La Présidence du Conseil de l’UE a présenté aux membres du groupe de travail sur la protection des données, jeudi 23 septembre, son projet de conclusions en vue du réexamen, par la Commission, de la directive relative à la protection des personnes physiques concernant le traitement des données à caractère personnel dans le cadre d'enquêtes, de poursuites et d'infractions pénales (2016/680).
Reconnaissant que la récente mise en application de la directive - en mai 2018 - ne permet pas d’avoir le recul nécessaire, le Conseil appelle avant tout la Commission à prendre en considération de manière plus importante les cas concrets existant dans les États membres.
Le projet de conclusions met également l’accent sur les décisions d’adéquation des règles de traitement des données d’un pays tiers avec celles en vigueur au sein de l’UE.
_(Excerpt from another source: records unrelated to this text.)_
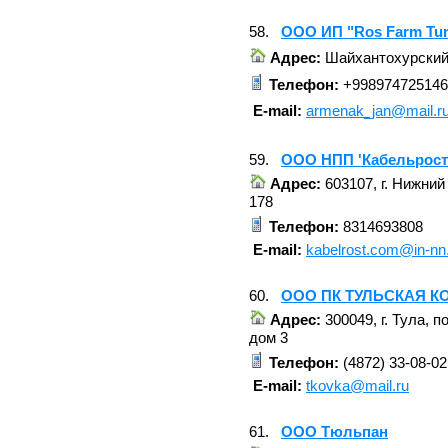
58.
ООО ИП "Ros Farm Tur
Адрес:
Шайхантохурский 
Телефон:
+998974725146
E-mail:
armenak_jan@mail.r
59.
ООО НПП 'Кабельрост
Адрес:
603107, г. Нижний 
178
Телефон:
8314693808
E-mail:
kabelrost.com@in-nn
60.
ООО ПК ТУЛЬСКАЯ К
Адрес:
300049, г. Тула, п
дом 3
Телефон:
(4872) 33-08-02
E-mail:
tkovka@mail.ru
61.
ООО Тюльпан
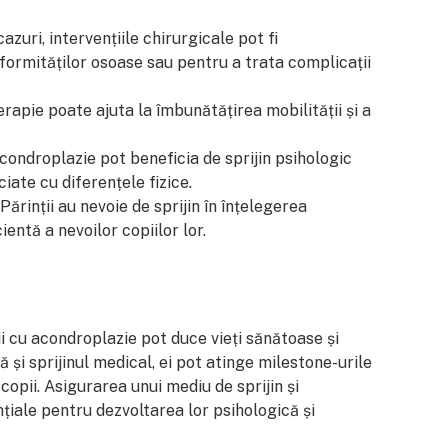
azuri, intervențiile chirurgicale pot fi
rmităților osoase sau pentru a trata complicații
rapie poate ajuta la îmbunătățirea mobilității și a
condroplazie pot beneficia de sprijin psihologic
iate cu diferențele fizice.
Părinții au nevoie de sprijin în înțelegerea
ientă a nevoilor copiilor lor.
i cu acondroplazie pot duce vieți sănătoase și
și sprijinul medical, ei pot atinge milestone-urile
 copii. Asigurarea unui mediu de sprijin și
țiale pentru dezvoltarea lor psihologică și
Le Conseil estime qu’il est « crucial » que les décisions futures, qualifiées « d’outil essentiel » pour un transfert sûr de données vers des pays tiers, reposent sur « le respect de tous les critères fixés pour de telles décisions, y compris pour les transferts ultérieurs ». Le document souligne également la nécessité que de telles décisions fassent l'objet d'un « suivi continu et d'un examen périodique ».
Pour le moment, seules deux décisions d’adéquation ont été promulguées reconnaissant l’adéquation des règles en matière de protection et de traitement des données entre le Royaume-Uni et l’UE.
Les eurodéputés ont d’ailleurs fait part de leurs réserves, le 21 mai dernier, et demandé à la Commission de revoir sa copie (EUROPE 12724/16). Un autre processus d’adéquation est également en cours entre l’UE et la Corée du Sud (EUROPE 12742/31).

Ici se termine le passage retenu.